• **What to produce**
Show, from the records below, all lines that contain the word "obchod".

• **Dataset records**
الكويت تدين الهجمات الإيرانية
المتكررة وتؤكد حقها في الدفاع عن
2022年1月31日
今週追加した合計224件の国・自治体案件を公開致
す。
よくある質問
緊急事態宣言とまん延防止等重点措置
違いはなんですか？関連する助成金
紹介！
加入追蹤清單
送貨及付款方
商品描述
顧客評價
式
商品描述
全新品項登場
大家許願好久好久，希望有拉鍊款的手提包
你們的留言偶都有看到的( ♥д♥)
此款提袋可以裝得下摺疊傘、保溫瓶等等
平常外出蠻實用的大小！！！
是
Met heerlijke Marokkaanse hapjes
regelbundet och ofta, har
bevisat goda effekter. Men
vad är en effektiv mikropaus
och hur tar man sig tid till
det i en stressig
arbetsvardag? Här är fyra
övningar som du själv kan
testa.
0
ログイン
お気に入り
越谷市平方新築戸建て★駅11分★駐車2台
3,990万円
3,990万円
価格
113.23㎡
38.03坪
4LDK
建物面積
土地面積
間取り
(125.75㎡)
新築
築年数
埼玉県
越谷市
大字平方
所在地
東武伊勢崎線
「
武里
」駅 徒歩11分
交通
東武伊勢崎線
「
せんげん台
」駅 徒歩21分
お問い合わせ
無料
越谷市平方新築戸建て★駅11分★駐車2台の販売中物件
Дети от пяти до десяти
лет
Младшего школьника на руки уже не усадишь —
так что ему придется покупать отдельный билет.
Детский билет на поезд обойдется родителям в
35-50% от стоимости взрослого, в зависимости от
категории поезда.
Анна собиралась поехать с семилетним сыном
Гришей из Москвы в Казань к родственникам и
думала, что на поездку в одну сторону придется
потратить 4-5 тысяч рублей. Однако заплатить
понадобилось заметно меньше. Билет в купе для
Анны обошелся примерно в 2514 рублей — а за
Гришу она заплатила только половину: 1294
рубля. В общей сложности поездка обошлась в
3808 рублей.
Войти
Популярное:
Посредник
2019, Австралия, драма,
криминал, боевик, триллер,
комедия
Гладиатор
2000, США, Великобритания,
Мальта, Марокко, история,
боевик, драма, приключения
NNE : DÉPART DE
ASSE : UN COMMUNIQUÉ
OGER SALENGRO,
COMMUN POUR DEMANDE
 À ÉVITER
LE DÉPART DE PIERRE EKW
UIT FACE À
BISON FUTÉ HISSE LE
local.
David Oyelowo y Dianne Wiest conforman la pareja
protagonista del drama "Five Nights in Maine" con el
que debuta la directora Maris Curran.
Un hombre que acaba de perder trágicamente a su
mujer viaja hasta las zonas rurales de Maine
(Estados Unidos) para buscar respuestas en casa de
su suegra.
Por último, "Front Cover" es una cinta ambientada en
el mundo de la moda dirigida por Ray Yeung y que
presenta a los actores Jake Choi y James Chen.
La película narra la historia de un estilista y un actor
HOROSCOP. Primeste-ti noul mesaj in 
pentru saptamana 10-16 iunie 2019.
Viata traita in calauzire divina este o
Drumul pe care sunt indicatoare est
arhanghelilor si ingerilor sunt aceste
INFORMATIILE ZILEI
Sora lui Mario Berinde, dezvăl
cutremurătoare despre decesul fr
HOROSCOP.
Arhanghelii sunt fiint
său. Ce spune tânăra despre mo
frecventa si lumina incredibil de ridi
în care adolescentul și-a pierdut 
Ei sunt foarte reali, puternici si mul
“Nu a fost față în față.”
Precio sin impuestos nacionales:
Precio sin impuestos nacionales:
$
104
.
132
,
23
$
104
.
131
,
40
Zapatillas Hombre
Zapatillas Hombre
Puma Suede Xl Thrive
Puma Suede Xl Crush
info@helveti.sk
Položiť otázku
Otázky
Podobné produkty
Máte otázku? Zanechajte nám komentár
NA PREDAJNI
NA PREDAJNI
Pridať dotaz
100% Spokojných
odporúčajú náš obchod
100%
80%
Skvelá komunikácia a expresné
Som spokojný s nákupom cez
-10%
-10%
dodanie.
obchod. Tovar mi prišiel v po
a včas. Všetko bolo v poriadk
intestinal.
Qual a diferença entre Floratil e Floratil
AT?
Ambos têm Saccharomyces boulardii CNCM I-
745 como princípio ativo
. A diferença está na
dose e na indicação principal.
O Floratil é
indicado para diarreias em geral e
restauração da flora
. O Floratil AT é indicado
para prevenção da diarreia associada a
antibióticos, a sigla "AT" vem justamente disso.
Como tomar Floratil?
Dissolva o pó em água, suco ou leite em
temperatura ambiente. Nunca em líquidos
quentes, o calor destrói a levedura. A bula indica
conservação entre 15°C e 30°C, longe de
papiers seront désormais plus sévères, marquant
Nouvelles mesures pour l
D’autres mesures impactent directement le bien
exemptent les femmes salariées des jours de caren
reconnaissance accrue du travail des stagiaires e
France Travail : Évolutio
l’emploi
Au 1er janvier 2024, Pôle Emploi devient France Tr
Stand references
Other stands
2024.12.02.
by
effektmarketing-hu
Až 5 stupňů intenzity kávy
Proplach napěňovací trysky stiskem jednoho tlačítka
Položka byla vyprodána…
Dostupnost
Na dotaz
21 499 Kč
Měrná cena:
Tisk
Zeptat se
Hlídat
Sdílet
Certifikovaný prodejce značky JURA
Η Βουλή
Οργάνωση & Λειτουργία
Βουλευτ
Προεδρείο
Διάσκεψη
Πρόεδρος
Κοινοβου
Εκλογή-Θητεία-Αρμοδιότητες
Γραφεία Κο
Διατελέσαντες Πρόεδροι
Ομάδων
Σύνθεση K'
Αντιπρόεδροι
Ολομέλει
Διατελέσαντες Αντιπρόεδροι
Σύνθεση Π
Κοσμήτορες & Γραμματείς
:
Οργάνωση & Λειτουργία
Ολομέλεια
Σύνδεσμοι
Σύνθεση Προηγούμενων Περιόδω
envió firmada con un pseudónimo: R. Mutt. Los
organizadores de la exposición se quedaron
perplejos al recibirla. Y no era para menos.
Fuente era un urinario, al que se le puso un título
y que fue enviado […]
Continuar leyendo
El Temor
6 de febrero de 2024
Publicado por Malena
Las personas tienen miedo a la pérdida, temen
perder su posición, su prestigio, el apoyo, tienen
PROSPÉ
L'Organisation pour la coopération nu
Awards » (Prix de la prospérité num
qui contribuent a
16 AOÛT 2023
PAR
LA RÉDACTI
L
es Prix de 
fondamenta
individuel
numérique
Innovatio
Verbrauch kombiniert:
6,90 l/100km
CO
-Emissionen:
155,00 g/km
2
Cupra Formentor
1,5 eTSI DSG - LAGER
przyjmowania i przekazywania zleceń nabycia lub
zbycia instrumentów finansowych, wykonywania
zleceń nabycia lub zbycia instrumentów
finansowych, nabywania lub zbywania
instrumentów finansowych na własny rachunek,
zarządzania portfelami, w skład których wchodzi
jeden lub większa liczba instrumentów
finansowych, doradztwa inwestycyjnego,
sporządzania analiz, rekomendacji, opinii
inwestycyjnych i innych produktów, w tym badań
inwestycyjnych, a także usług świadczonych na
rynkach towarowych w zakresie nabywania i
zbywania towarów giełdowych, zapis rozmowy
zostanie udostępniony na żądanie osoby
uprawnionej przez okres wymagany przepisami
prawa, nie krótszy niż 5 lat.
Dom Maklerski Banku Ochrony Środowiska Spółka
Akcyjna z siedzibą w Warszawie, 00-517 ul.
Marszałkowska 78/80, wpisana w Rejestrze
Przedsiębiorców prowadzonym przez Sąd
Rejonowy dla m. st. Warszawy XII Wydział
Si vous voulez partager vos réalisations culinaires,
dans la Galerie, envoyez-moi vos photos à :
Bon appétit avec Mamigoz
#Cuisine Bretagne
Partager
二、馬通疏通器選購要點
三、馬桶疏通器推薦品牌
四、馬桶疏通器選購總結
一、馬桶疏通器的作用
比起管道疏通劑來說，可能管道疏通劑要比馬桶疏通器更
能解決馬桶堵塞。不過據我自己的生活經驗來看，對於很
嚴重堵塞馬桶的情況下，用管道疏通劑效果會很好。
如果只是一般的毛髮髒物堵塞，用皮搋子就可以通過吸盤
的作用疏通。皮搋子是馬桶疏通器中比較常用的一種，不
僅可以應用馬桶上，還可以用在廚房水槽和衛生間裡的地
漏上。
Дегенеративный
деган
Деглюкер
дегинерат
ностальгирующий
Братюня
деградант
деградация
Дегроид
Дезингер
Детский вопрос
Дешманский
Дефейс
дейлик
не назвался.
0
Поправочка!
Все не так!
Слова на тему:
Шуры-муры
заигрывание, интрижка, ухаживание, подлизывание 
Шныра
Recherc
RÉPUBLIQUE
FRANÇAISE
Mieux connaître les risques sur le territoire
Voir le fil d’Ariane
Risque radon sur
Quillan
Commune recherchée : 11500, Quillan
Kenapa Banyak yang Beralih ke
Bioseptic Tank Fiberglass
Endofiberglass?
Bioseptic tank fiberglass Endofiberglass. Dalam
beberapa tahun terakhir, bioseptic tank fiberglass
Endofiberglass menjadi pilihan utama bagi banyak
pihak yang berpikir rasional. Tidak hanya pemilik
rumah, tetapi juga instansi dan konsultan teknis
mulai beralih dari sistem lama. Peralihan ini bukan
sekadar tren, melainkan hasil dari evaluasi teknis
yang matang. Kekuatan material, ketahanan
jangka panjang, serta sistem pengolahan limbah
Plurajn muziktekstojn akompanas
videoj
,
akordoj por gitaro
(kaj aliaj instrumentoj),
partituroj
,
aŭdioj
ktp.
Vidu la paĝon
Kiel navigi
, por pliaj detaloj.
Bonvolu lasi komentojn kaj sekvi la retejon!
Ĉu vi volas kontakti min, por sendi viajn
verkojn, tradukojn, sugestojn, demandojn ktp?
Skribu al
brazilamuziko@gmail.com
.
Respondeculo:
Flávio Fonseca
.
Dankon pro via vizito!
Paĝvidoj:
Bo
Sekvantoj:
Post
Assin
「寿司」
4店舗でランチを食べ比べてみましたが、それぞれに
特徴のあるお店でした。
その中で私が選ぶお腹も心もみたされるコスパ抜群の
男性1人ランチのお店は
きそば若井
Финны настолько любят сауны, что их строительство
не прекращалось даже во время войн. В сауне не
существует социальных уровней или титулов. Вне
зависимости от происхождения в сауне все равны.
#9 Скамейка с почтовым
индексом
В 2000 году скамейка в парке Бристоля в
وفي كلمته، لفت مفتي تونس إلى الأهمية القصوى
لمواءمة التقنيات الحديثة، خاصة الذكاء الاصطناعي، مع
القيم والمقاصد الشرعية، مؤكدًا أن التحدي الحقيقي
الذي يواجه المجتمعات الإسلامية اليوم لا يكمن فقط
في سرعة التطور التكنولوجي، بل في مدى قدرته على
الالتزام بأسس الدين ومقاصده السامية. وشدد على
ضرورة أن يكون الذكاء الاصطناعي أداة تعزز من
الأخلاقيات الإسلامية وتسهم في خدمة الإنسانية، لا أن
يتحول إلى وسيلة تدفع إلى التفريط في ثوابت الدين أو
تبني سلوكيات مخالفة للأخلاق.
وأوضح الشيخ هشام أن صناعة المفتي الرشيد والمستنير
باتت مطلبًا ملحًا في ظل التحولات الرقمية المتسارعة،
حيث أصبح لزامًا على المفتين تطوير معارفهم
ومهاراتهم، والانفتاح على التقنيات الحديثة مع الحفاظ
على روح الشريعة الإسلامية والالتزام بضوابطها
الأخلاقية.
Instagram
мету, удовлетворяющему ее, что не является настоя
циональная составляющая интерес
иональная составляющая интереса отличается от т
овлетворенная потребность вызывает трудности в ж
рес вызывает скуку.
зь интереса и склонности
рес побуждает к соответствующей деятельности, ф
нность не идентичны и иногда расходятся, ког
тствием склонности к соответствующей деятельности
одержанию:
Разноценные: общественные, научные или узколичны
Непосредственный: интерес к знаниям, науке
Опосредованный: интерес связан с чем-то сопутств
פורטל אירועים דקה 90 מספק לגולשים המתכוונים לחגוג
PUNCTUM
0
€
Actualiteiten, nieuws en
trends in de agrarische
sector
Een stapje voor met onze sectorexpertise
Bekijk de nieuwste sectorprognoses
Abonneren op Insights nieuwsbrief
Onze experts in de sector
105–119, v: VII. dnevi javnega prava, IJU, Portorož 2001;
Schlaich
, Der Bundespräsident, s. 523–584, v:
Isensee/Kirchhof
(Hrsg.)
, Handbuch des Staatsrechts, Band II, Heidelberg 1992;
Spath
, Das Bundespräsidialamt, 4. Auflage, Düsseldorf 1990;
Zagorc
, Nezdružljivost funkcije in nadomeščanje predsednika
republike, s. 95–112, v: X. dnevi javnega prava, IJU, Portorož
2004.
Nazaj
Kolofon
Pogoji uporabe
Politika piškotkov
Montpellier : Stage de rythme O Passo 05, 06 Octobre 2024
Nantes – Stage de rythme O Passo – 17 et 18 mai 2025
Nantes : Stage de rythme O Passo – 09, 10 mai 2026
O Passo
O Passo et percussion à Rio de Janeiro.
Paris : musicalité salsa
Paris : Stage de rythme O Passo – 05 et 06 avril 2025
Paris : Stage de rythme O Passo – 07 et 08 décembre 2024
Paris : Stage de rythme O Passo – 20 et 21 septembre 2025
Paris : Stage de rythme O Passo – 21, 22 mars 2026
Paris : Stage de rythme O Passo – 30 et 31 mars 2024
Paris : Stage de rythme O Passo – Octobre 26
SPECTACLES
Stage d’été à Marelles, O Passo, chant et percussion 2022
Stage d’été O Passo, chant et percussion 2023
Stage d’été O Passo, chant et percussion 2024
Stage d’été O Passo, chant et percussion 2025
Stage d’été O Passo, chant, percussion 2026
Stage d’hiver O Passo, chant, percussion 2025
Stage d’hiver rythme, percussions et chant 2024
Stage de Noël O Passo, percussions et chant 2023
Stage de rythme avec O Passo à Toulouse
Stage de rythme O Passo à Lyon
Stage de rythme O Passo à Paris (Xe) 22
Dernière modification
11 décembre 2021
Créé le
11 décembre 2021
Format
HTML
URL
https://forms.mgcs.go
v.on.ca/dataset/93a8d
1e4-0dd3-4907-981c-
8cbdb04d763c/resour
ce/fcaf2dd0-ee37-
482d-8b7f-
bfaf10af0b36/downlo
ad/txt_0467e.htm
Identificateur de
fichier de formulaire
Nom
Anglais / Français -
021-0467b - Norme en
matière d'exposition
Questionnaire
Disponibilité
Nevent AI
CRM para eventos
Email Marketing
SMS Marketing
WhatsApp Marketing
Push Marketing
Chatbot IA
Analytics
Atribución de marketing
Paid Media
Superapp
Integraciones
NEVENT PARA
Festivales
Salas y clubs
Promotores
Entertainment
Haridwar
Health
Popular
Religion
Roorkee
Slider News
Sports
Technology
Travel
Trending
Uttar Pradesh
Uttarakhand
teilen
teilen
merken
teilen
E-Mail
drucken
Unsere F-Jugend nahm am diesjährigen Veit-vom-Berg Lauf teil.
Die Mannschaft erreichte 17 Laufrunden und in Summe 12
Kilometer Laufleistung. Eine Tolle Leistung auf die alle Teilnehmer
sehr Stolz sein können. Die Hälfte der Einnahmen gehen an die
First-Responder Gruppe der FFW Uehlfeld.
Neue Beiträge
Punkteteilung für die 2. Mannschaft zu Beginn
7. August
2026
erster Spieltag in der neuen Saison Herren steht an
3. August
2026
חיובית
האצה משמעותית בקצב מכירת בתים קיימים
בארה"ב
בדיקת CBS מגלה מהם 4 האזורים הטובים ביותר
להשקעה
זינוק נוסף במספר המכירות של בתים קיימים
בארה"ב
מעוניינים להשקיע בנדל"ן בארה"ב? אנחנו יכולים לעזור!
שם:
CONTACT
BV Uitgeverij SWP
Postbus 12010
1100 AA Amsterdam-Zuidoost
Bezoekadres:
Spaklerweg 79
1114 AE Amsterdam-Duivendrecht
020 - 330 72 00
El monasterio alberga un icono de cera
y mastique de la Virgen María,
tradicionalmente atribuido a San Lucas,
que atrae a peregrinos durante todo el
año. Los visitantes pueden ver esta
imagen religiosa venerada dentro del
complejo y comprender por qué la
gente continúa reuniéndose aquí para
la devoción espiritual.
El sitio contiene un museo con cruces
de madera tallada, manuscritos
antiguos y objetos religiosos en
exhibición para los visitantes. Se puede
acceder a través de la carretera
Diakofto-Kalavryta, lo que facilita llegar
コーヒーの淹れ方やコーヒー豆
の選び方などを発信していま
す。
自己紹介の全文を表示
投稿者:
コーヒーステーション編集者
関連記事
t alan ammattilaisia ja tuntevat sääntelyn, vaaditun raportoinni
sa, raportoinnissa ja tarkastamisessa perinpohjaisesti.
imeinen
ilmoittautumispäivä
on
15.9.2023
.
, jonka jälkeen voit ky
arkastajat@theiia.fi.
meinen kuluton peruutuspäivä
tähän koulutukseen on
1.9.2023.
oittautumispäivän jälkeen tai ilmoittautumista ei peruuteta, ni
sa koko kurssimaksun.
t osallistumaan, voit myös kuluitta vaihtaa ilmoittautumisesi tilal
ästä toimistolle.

• **Solution below**
odporúčajú náš obchod
obchod. Tovar mi prišiel v po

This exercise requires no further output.